The random forest outperformed logistic regression and CART in both measures on the test set, obtaining an impressive AUC of 0.997 on the test set.
While we have thus far mostly dealt with frequencies of specific words in our analysis, we can extract other information from text. The last two sections of this problem will deal with two other types of information we can extract.
We will use the number of words in the each email as an independent variable. We can use the original document term matrix called dtm for this task. The document term matrix has documents (in this case, emails) as its rows, terms (in this case word stems) as its columns, and frequencies as its values. As a result, the sum of all the elements in a row of the document term matrix is equal to the number of terms present in the document corresponding to the row.
wordCount <- rowSums(as.matrix(dtm))
hist(wordCount)
Nearly all the observations are in the very left of the graph, representing small values.
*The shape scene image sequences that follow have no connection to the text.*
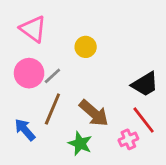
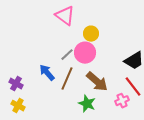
pink triangle: (33, 29) -> (65, 16), moved
pink circle: (29, 73) -> (85, 53), moved
blue arrow: (25, 130) -> (47, 73), moved

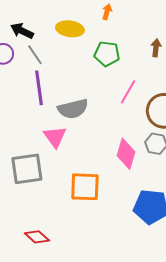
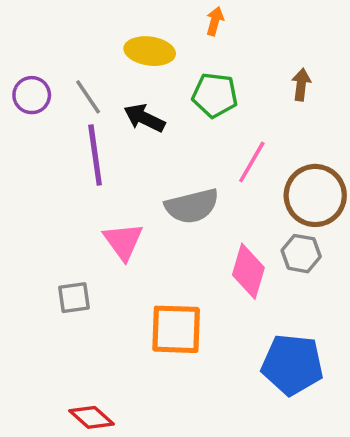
black arrow: (22, 31) -> (144, 118), moved
gray semicircle: (73, 109) -> (192, 206), moved
gray square: (27, 169) -> (74, 298), size x0.6

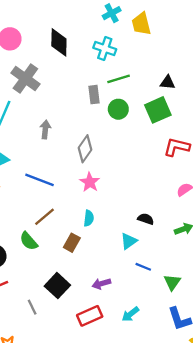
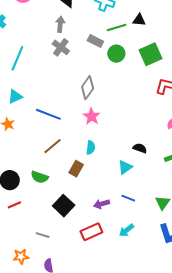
gray cross: (25, 78) -> (61, 47), moved, size x0.7
black triangle: (168, 82) -> (139, 20), moved
gray rectangle: (94, 95) -> (95, 41), turned -56
gray arrow: (45, 129) -> (60, 24), moved
green semicircle: (29, 241) -> (40, 177), moved, turned -30
blue line: (143, 267) -> (128, 198), moved
gray line: (32, 307) -> (43, 235), moved, turned -48

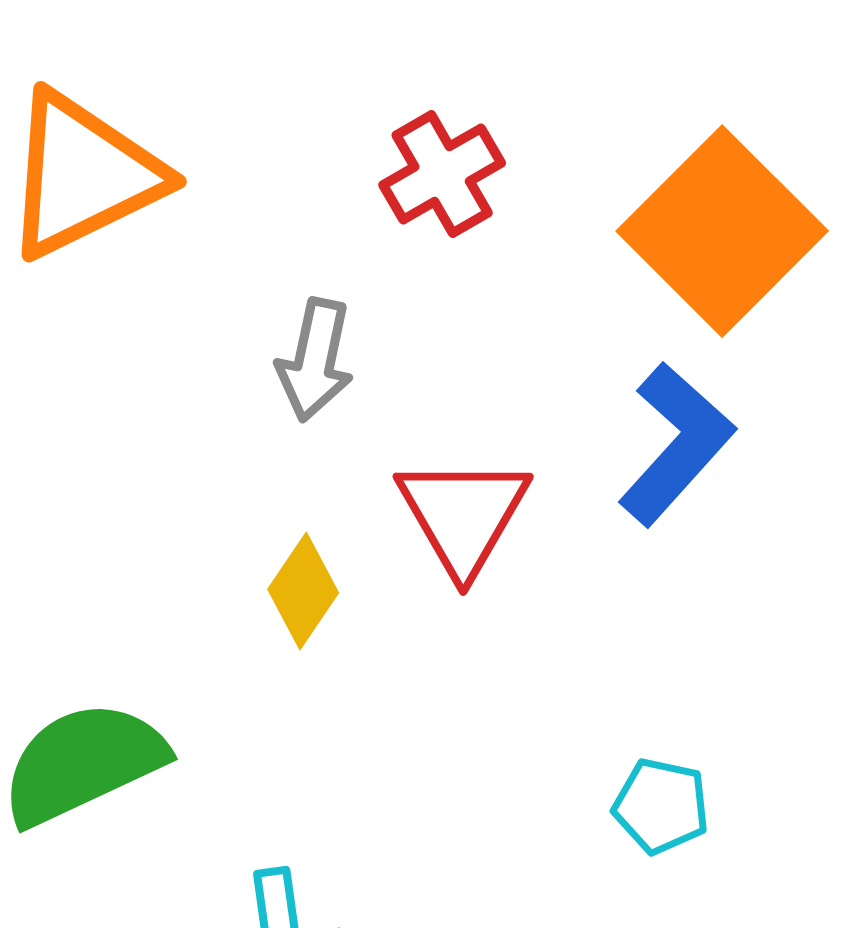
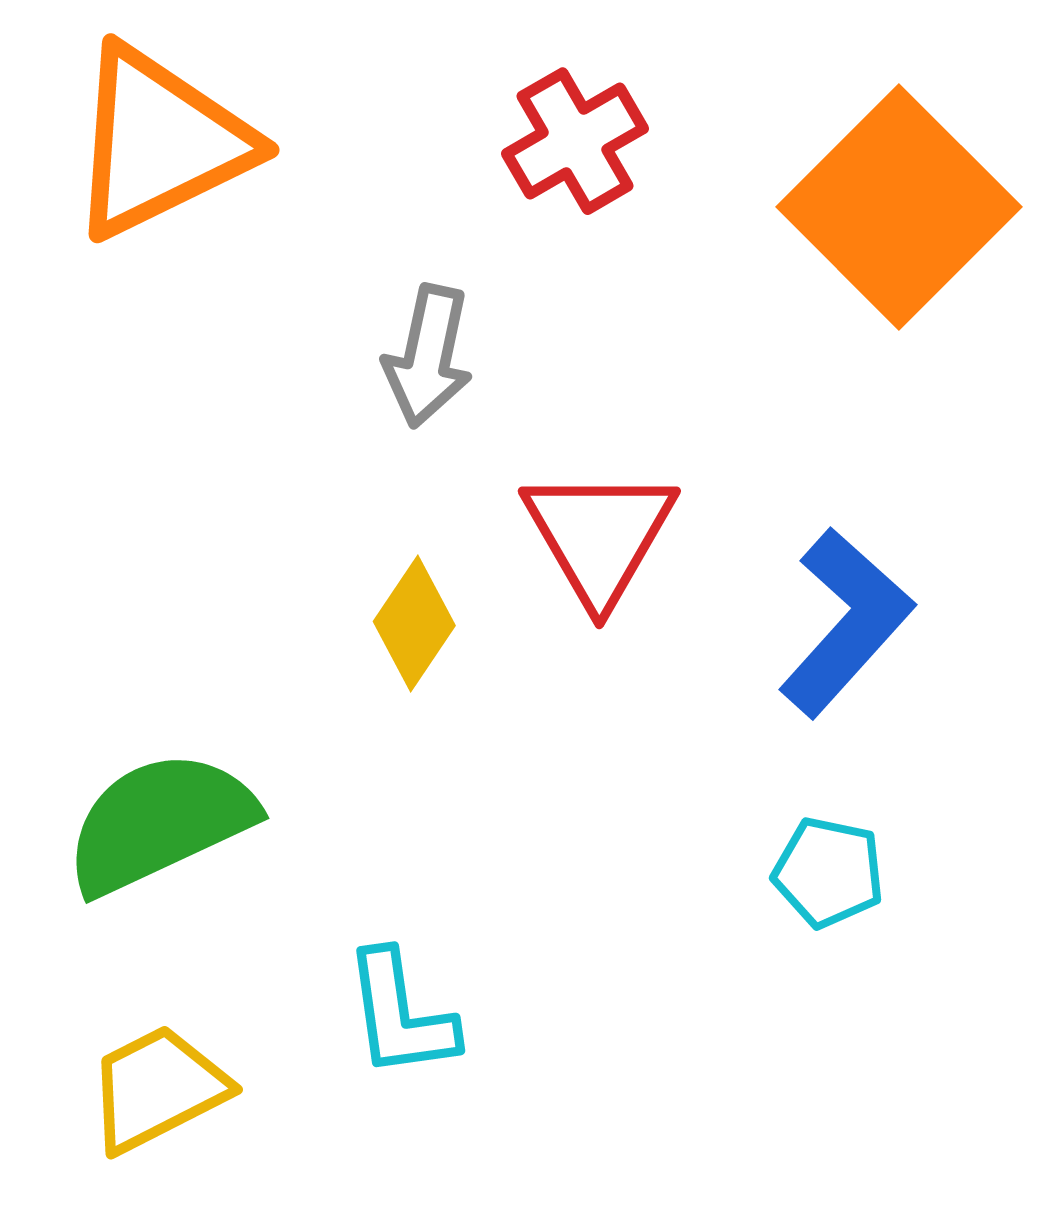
blue L-shape: (676, 444) -> (846, 622), moved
Therefore, this distribution is skew right.
hist(log(wordCount))
Using hist(log(wordCount)), the frequencies are quite balanced, suggesting log(wordCount) is not skewed.
Plot logWordCount against whether a message is spam.
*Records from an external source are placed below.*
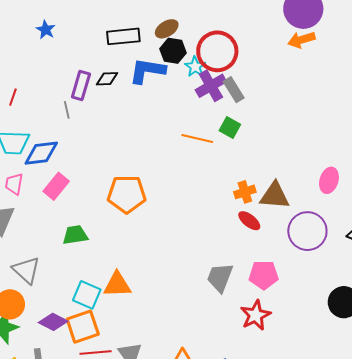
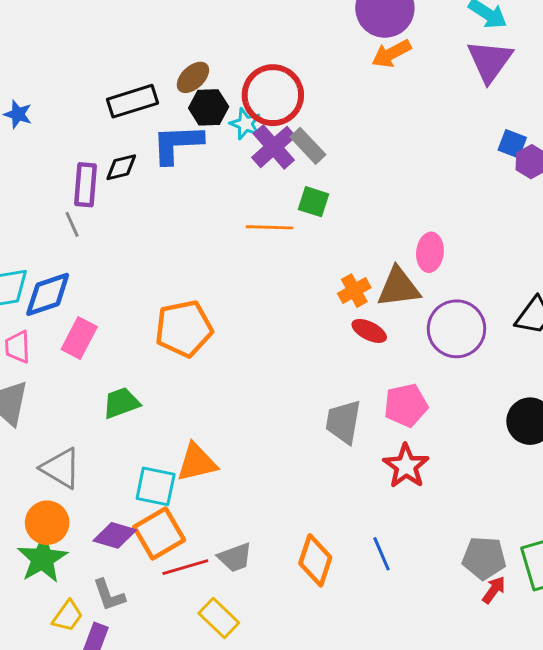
pink ellipse: (329, 180) -> (430, 252), moved

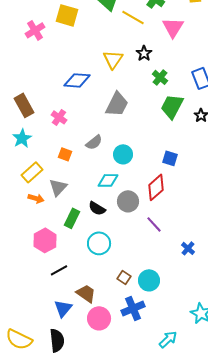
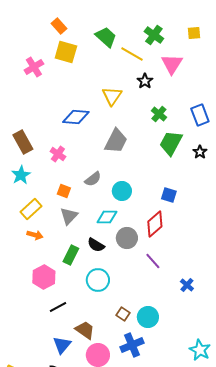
black star: (144, 53) -> (145, 81), moved
gray triangle: (58, 187) -> (69, 216), moved

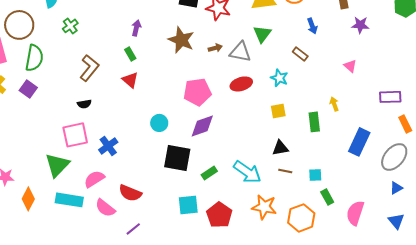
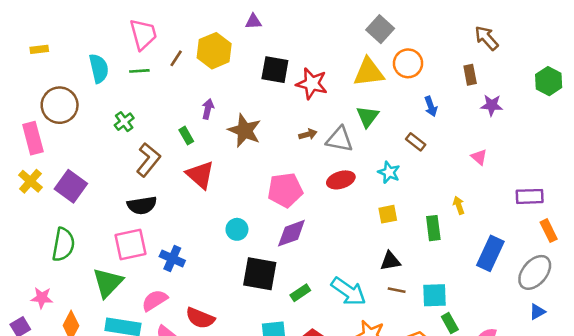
green cross: (70, 26) -> (124, 122), moved
brown star: (181, 40) -> (245, 131), moved
green rectangle: (130, 54) -> (186, 136), moved
green semicircle: (34, 58) -> (63, 245), moved
red triangle: (130, 80) -> (200, 175), size x1.4
purple square: (28, 89) -> (71, 186), size x1.4
black semicircle: (84, 104) -> (142, 205), size x1.6
blue cross: (108, 146) -> (172, 258), turned -30
cyan square: (315, 175) -> (435, 295), size x1.5

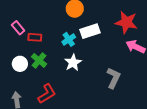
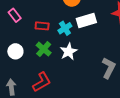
red rectangle: (35, 37) -> (42, 26), moved
green cross: (39, 60) -> (44, 49), moved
emailsSparse$logWordCount <- log(wordCount)
boxplot(logWordCount ~ spam, data = emailsSparse)
train2 <- subset(emailsSparse, split == TRUE)
test2 <- subset(emailsSparse, split == FALSE)
spam2CART <- rpart(spam ~ ., data = train2)
prp(spam2CART)
spam2RF <- randomForest(spam ~ ., data = train2)
summary(spam2RF)
## Length Class Mode
## call 3 -none- call
## type 1 -none- character
## predicted 4010 factor numeric
## err.rate 1500 -none- numeric
## confusion 6 -none- numeric
## votes 8020 matrix numeric
## oob.times 4010 -none- numeric
## classes 2 -none- character
## importance 331 -none- numeric
## importanceSD 0 -none- NULL
## localImportance 0 -none- NULL
## proximity 0 -none- NULL
## ntree 1 -none- numeric
## mtry 1 -none- numeric
## forest 14 -none- list
## y 4010 factor numeric
## test 0 -none- NULL
## inbag 0 -none- NULL
## terms 3 terms call
predCART <- predict(spam2CART, newdata = test2)[,2]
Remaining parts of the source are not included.